Пришпоривая воображение, журналисты искали достойные моего величия эпитеты: я был и великолепнейшим сеньором Теодоро, и божественным сеньором Теодоро, а потерявшая голову «Местная газета» назвала меня даже сверхбожественным. Все передо мной обнажали голову, все, никто не оставался ни в короне, ни в митре. И каждый день мне делали предложения: то занять пост министра, то возглавить духовное братство. Но я отказывался, и всегда с брезгливостью.

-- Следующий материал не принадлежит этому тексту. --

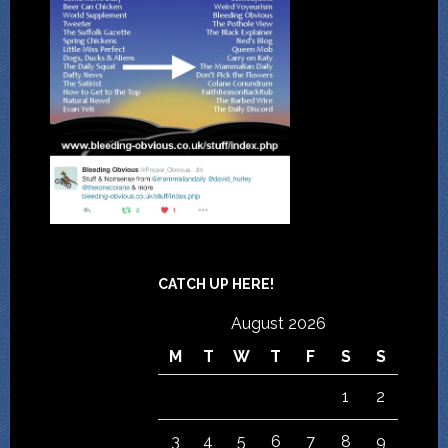
CATCH UP HERE!
August 2026
M
T
W
T
F
S
S
1
2
3
4
5
6
7
8
9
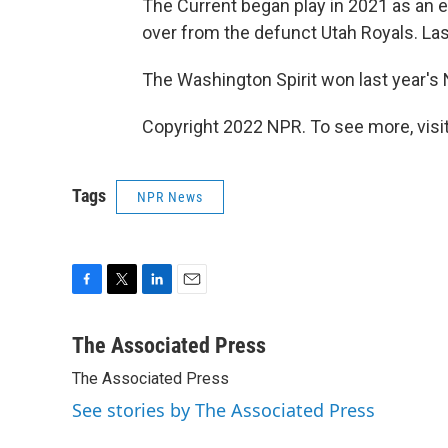
The Current began play in 2021 as an 
over from the defunct Utah Royals. Last
The Washington Spirit won last year'
Copyright 2022 NPR. To see more, visit
Tags
NPR News
F
T
L
E
a
w
i
m
c
i
n
a
The Associated Press
e
t
k
i
The Associated Press
b
t
e
l
o
e
d
See stories by The Associated Press
o
r
I
k
n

Скоро молва о моем богатстве перевалила за пределы Португальской империи. Светская «Фигаро», например, в каждом своем номере, говоря обо мне, предпочитала меня Генриху V, а достойный бессмертия шутник, подписывавшийся «Сен-Женэ», обращался ко мне со страстными призывами спасти Францию. Вот тогда-то иностранные иллюстрированные издания дали на своих страницах красочные сцены из моей жизни. Тут уж и европейские принцессы стали присылать мне письма и конверты с геральдическими печатями. В конвертах были бумаги и фотографии, по которым я мог судить об их духовных и телесных достоинствах, равно как и о древности их родословных. Две остроты, которыми я блеснул в тот год, были сообщены всему миру агентством «Гавас». Я был признан более остроумным, чем Вольтер и Рошфор, и тонкостью своего остроумия превзошел, как говорилось, весь свет. Стоило заурчать моему животу, как о том тотчас же узнавали все из разных газет. Я давал взаймы королям, субсидировал войны, у меня в долгу были все латиноамериканские республики, что находятся в Мексиканском заливе.
Между тем сам я пребывал в печали…
Да, всякий раз, возвращаясь домой, я в ужасе застывал перед одним и тем же видением: на пороге моей комнаты или на кровати, отделанной чеканным золотом, лежала толстобрюхая фигура человека с черной косичкой, в желтом шелковом одеянии и с бумажным змеем в руках… Это был мандарин Ти Шинфу! Я бросался на него с кулаками, но видение тут же исчезало.
Тогда, обливаясь холодным потом, я валился в кресло и в тишине, царившей в комнате, алая парча обивки которой вспыхивала кровавым светом от горящих в канделябрах свеч, шептал:
— Я должен убить этого мертвеца!
Однако совсем не наглость этого старого, пузатого призрака, столь бесцеремонно пользовавшегося моей мебелью и моими подушками, отбивала у меня вкус к жизни.
Весь ужас заключался в том, что я осознавал, осознавал, что именно я убил старика, и эта мысль гвоздем вонзалась в мой мозг.
Нет, я не стянул ему горло веревкой, как это делают мусульмане, не подмешал яда в кубок с сиракузским вином, что было столь обычным в эпоху итальянского Возрождения, и не воспользовался, наконец, ни одним из классических примеров умерщвления, известных в истории и связанных с именами таких монархов, как прибегнувший к кинжалу Дон Жоан II или к помощи мушкета Карл IX.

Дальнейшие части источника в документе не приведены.